城西プロコン養成塾(JOPY)21期 第4回講座受講報告

事業継続のために診断士が行うべきこと
三多摩支部 武田 篤典
城西プロコン養成塾(JOPY)の名物実習である「企業診断(全6日)」が終わり、いよいよ21期のカリキュラムも後半戦に入りました。JOPYの特徴の一つに、講師の多くがJOPY卒業生であることが挙げられます。教わる側のレベルや状況を理解したうえで展開される授業は、質問しやすく吸収もしやすいです。また同窓会のような雰囲気もあり、他支部所属であっても、溶け込みやすいです。
2025年10⽉18⽇(⼟)に開催された第4回講座のテーマは、「資金繰り」 と 「事業再生」 でした。資金繰りや事業再生など事業を継続していくために必要となる知恵や知識を、税理⼠法⼈の代表をされている⿊澤 尚⽣会員と、事業再⽣⽀援の専⾨家でJOPY第6期生でもある北川 晴久会員に授けて頂きました。
(1)中小企業の資金繰り:資⾦繰り確保が事業継続の生命線
経営資源に限りがある中小企業が日々気を配らなくてはいけないことは、資金ショートによる不渡り・倒産であり、それを回避するために資金繰り表を作成します。しかしながら、⽇常的な資⾦繰りに関する知識もなく、資金繰り表や手元資金の推移表を実際に作成したこともありませんでしたので、作成演習は大変勉強になりました。また、様々な資⾦調達の方法や、緊急時の資⾦繰り確保などについても、現場に即した実践的かつ具体的な内容を中心に説明がありました。特に、資金繰りに関する豊富な事例をお聴きする中で、その重要性だけでなく、診断士としてオーナーに寄り添う際にも、資金繰りの状況把握は必須であることを強く感じました。これらに加えて、黒澤会員が税理士でもあることから、診断士が資金繰り支援を行う際には、診断⼠としての得意分野を明確にしたうえで、顧問税理士と連携・役割分担することが肝要であることも教えて頂きました。

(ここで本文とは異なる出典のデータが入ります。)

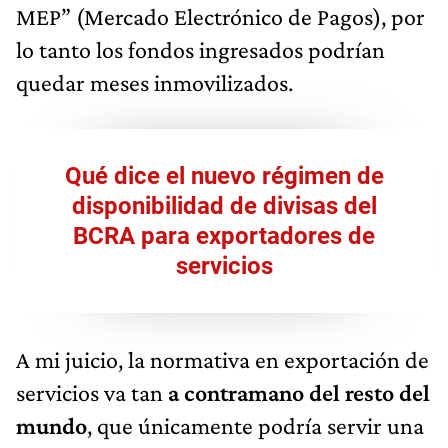
MEP” (Mercado Electrónico de Pagos), por
lo tanto los fondos ingresados podrían
quedar meses inmovilizados.
Qué dice el nuevo régimen de
disponibilidad de divisas del
BCRA para exportadores de
servicios
A mi juicio, la normativa en exportación de
servicios va tan
a contramano del resto del
mundo
, que únicamente podría servir una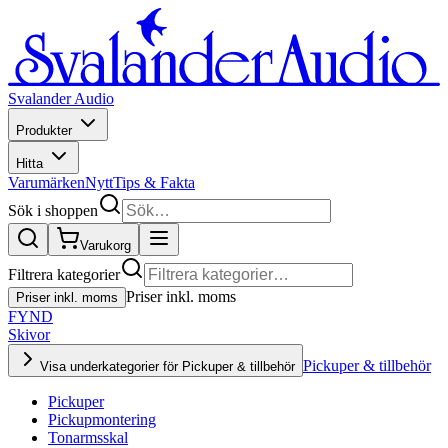
Svalander Audio
Produkter
Hitta
Varumärken
Nytt
Tips & Fakta
Sök i shoppen
Varukorg
Filtrera kategorier
Priser inkl. moms
Priser inkl. moms
FYND
Skivor
Pickuper & tillbehör
Visa underkategorier för Pickuper & tillbehör
Pickuper
Pickupmontering
Tonarmsskal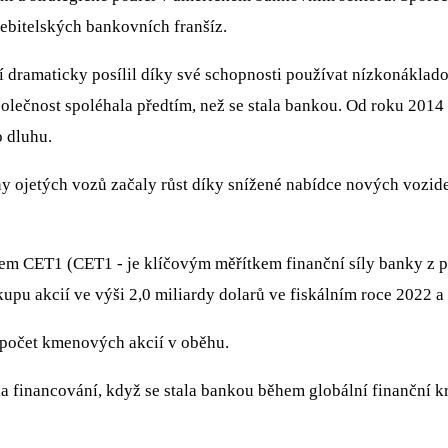
řebitelských bankovních franšíz.
etí dramaticky posílil díky své schopnosti používat nízkonáklad
 společnost spoléhala předtím, než se stala bankou. Od roku 201
o dluhu.
y ojetých vozů začaly růst díky snížené nabídce nových vozide
rem CET1 (CET1 - je klíčovým měřítkem finanční síly banky z 
u akcií ve výši 2,0 miliardy dolarů ve fiskálním roce 2022 a č
 počet kmenových akcií v oběhu.
a financování, když se stala bankou během globální finanční k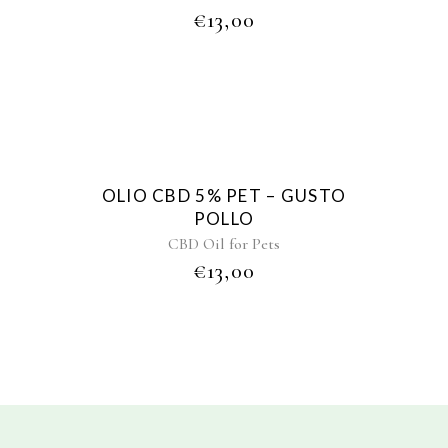
€
13,00
Sold
OLIO CBD 5% PET – GUSTO
POLLO
CBD Oil for Pets
€
13,00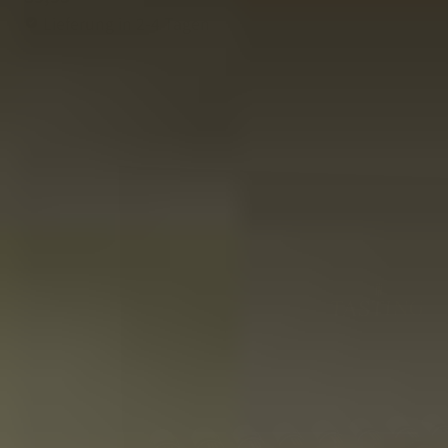
Lieferung in 2-4 Tagen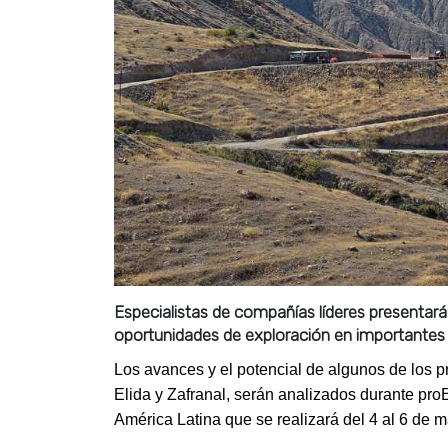
Especialistas de compañías líderes presenta
oportunidades de exploración en importantes
Los avances y el potencial de algunos de los 
Elida y Zafranal, serán analizados durante pr
América Latina que se realizará del 4 al 6 de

(2)事業再生の実務:倒産に至らしめないことが診断士の役割
企業のライフサイクルの観点から、中小企業が注意しなければいけないことは、誤った方向性での事業展開やビジネスモデルの陳腐化による衰退期への突入・倒産であり、それを回避するために事業再生に取り組む必要があります。事業継続において非常に重要な事業再生ですが、実際に取り組んだことはなく、講師のリアルな事例紹介は、大変勉強になりました。併せて、倒産間際の切羽詰まった状態の中で、事業再生を支援することの診断士としてのやりがいやプレッシャーについても理解が進みました。また、事業再⽣における財務デューデリジェンスや、抵当証券と連帯保証の違いなど、現場で対処されてきたことを中心に説明がありました。特に、倒産回避における第1手は債権者に「リスケ」をお願いすること(=事業再建)ですが、それは事業再生への猶予期間をもらっただけに過ぎず、社長のやる気を持続させ、事業再生に取り組み続けられるよう伴走していくことが診断士としての重要な役割であることを強調されていたことが印象に残りました。また、この分野も、弁護士や公認会計士との連携が重要であり、診断士の強みであるビジネスモデルの転換やマーケティング施策の実行などの取組みを通じて、他の士業と住み分けることが重要であることも教えて頂きました。
JOPYでは実践に重きを置いたカリキュラムが組まれていますが、その中でも今回の講義は、事業継続を直接的に左右する内容でした。今回の内容を踏まえ、中⼩企業の伴走者を担う診断⼠として、現場で慌てず適切な支援を実践したいと思います。